Not necessarily, said Steven M. Bellovin, a computer science professor at Columbia University who spoke recently in a Robert T. Chien lecture at CSL. According to Bellovin, when Bobby Inman was director of the National Security Agency (NSA), “he claimed (without substantiation) that NSA had public key cryptography a decade earlier than Diffie and Hellman.”
As further evidence, Bellovin cited a colloquium that Diffie organized to honor cryptologist Gus Simmons in 1993. One of the speakers, Jim Frazer, spoke about Permissive Action Links, or PALs, which are designed to safeguard nuclear weapons from unauthorized use. PALs were initiated by President Kennedy’s famous National Security Action Memorandum 160 in 1962. And according to Bellovin, Frazer said in his talk at the colloquium that this memo “was the basis for the invention of public key cryptography by NSA. Simmons nodded in vigorous agreement.”

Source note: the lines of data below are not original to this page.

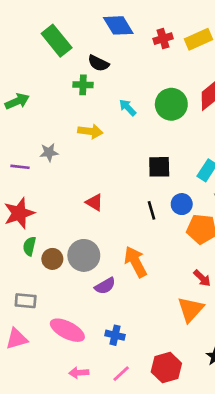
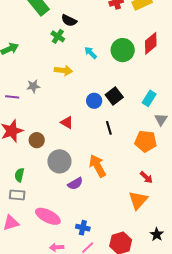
green cross: (83, 85) -> (58, 36), turned 32
black square: (159, 167) -> (114, 96), turned -36
blue circle: (182, 204) -> (94, 101), moved
green semicircle: (29, 246) -> (19, 175), moved
brown circle: (52, 259) -> (37, 140), moved
blue cross: (115, 335) -> (83, 228), moved

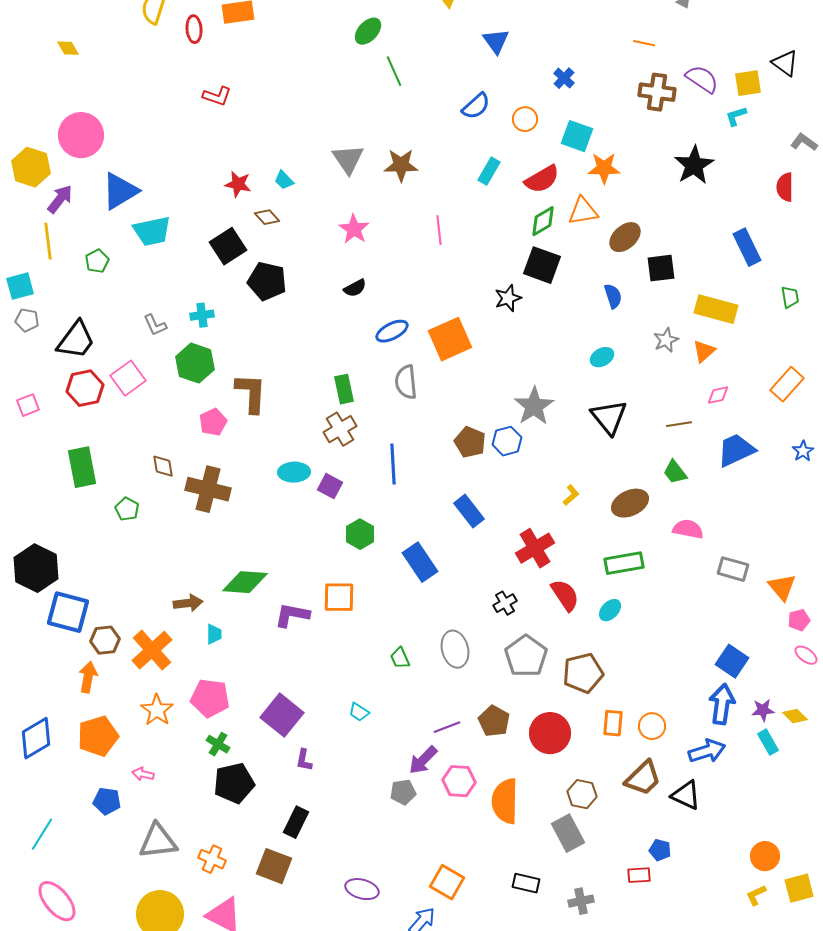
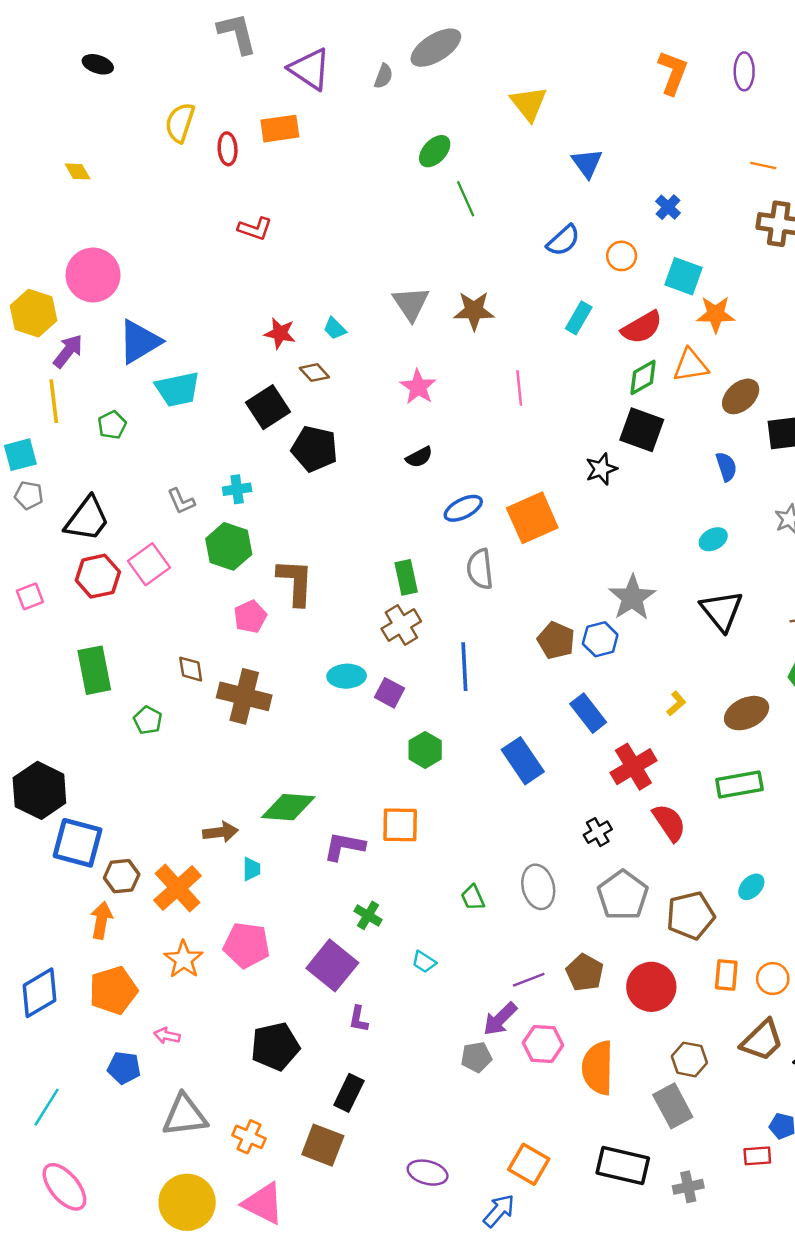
blue rectangle: (469, 511) -> (588, 713), moved
blue rectangle: (420, 562) -> (523, 761), moved
cyan ellipse: (610, 610) -> (751, 887), moved
green cross: (218, 744) -> (368, 915), moved
black rectangle: (526, 883) -> (623, 1165), size x1.6

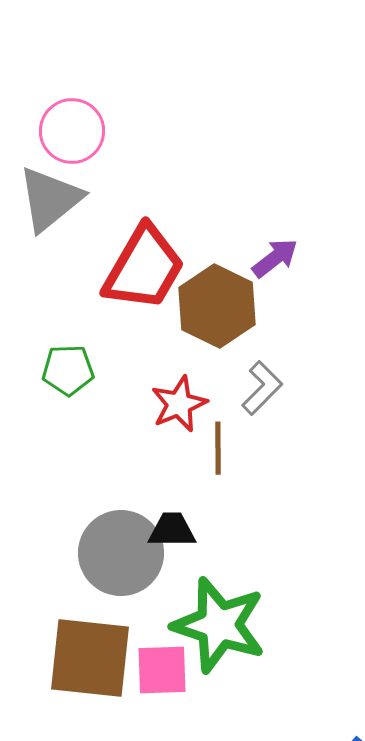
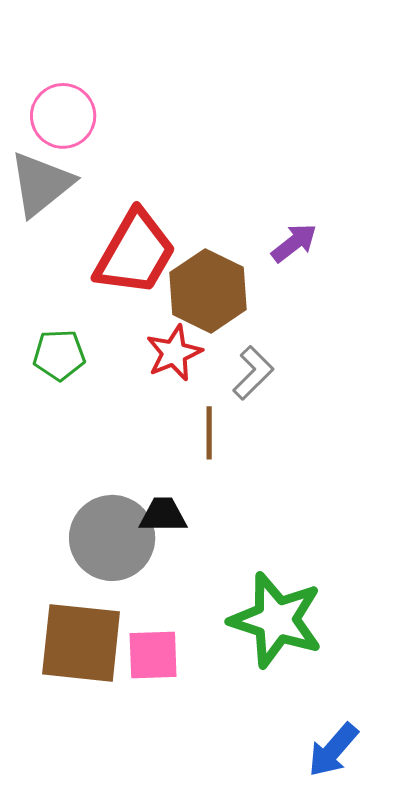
purple arrow: (275, 258) -> (294, 243), moved
red star: (179, 404) -> (174, 353), moved
green star: (219, 625) -> (276, 620), moved

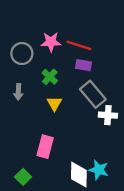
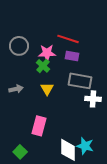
pink star: (51, 42) -> (47, 53), moved
gray arrow: (18, 92) -> (16, 89), moved, turned -104
gray rectangle: (93, 94) -> (80, 81), turned -40

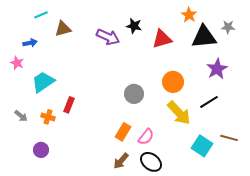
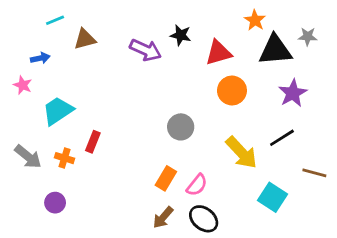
orange circle: (173, 82) -> (232, 91), moved
gray arrow: (21, 116) -> (28, 157), size x1.5
brown line: (229, 138) -> (314, 173), moved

After hearing of this, one of Bellovin’s colleagues contacted the Kennedy Library in Massachusetts to obtain a copy of the Kennedy memo. But as it turned out, it was an attached memorandum by Kennedy’s science adviser Jerome Weisner that offered up even more telling clues.
One large section had been scrubbed out of the Weisner memorandum for security reasons. But a curious sentence, right in the middle of this redacted section, remained in tact. Referring to PALs, this section of Weisner’s memo said, “This equipment…would certainly deter unauthorized use by military forces holding the weapons during periods of high tension or military combat.”

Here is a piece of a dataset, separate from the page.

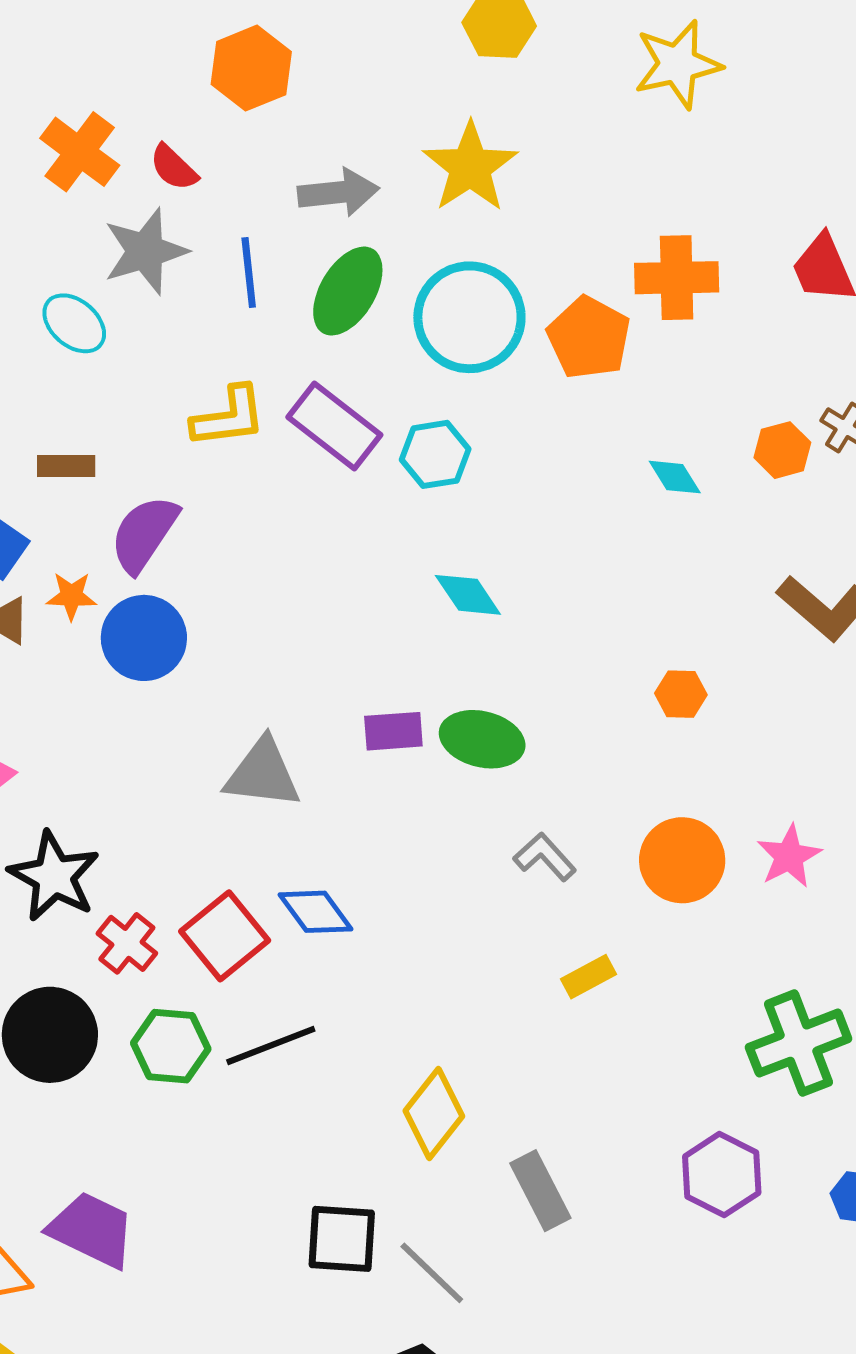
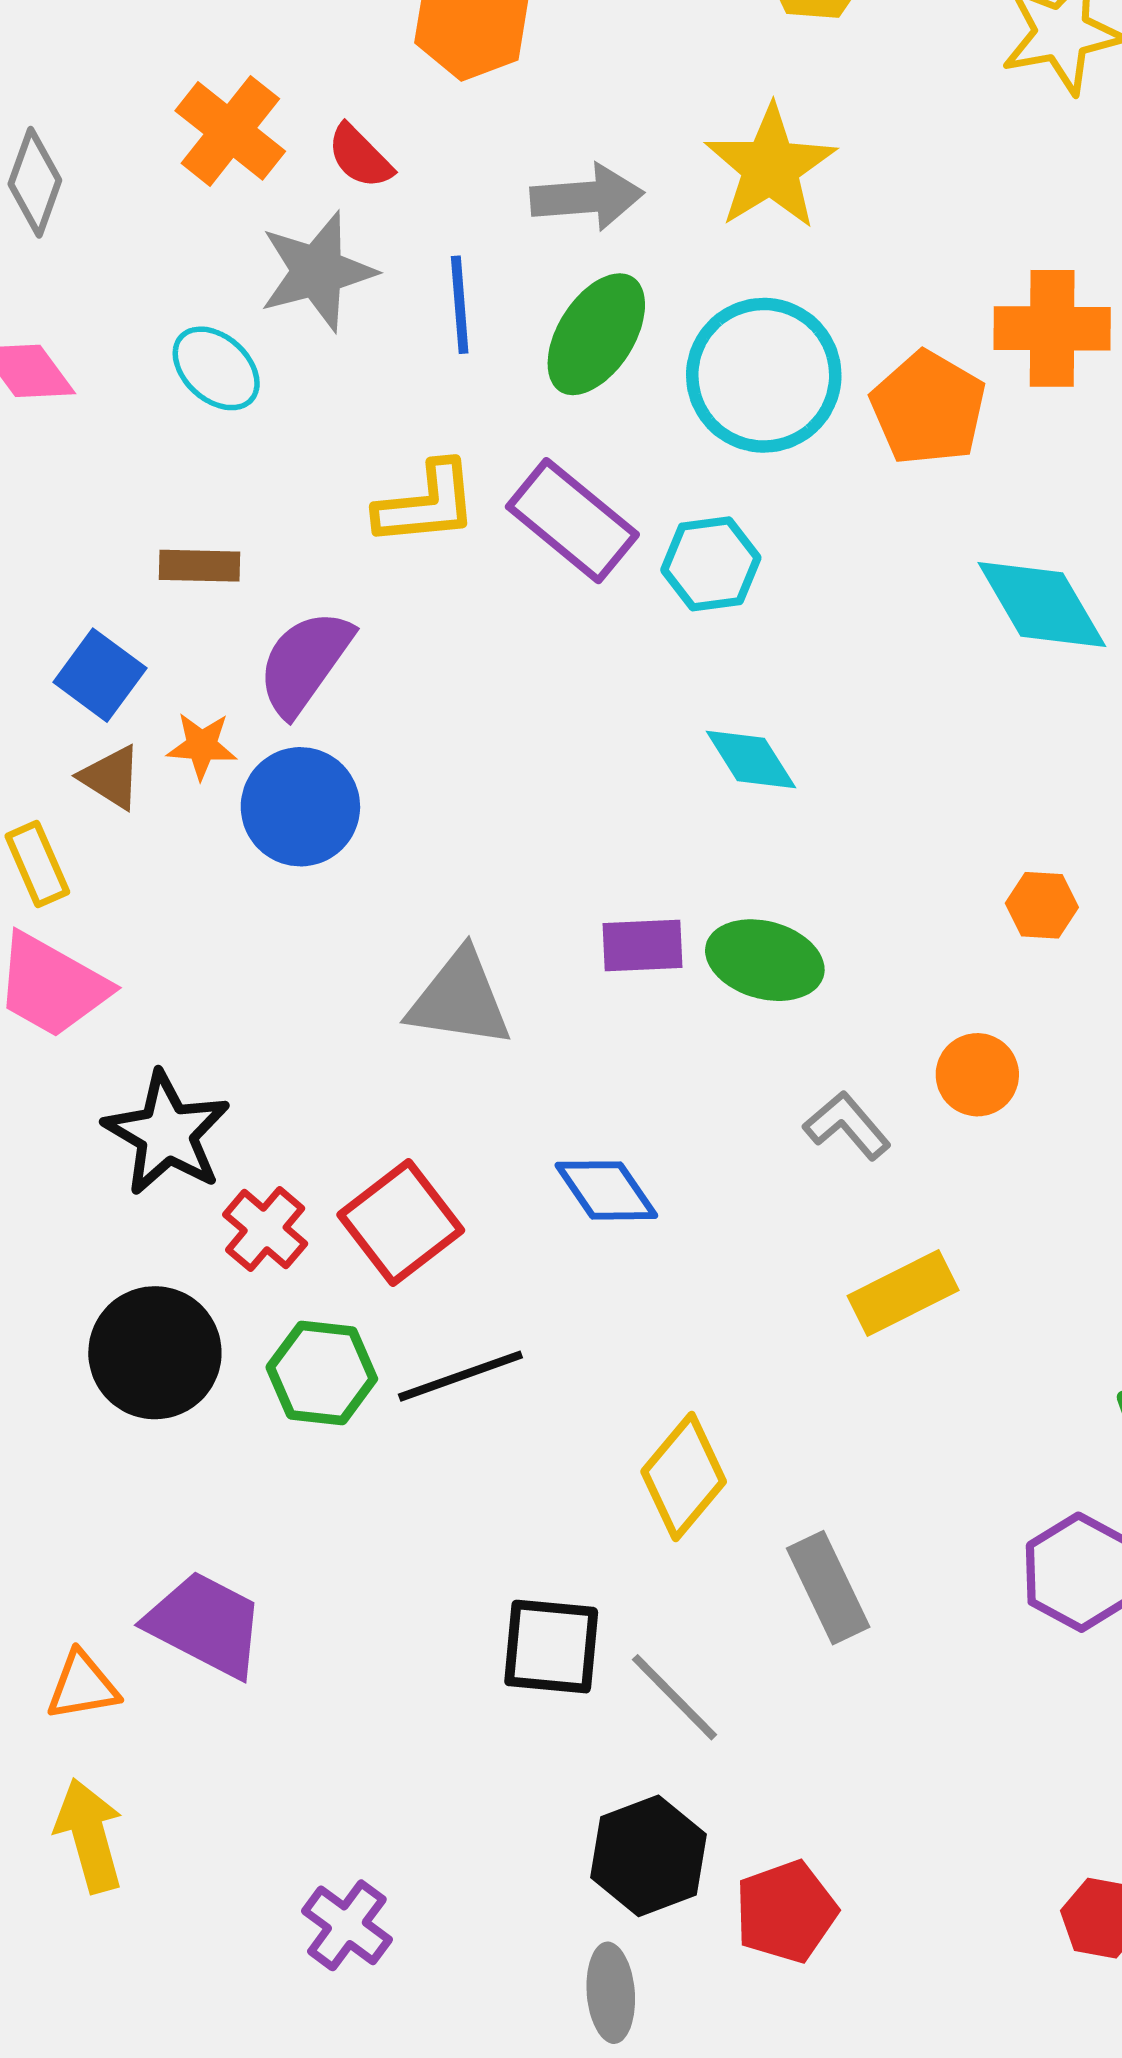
cyan diamond: (675, 477) -> (1042, 604), size x1.8
orange circle: (682, 860) -> (977, 1075), moved, size x0.7
blue diamond: (315, 912) -> (606, 1190), moved
yellow rectangle: (588, 977) -> (903, 1293), size x1.4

According to Bellovin, the key word is “deter.” He said the sentence implies that non-repudiation, a classic use of public key cryptography, was important to the PALs system. Non-repudiation would make it possible to identify who ordered the launch of a bomb.
“Pending declassification of the rest of the memo,” Bellovin said, “I suspect that this is the crucial seed that led to the invention of public key cryptography at NSA.”
As Bellovin went on to note, it should come as no surprise that NSA might have had public key cryptography well before a small team of Stanford researchers discovered it. “After all,” he said, “NSA is one of the largest employers of mathematicians in the world.”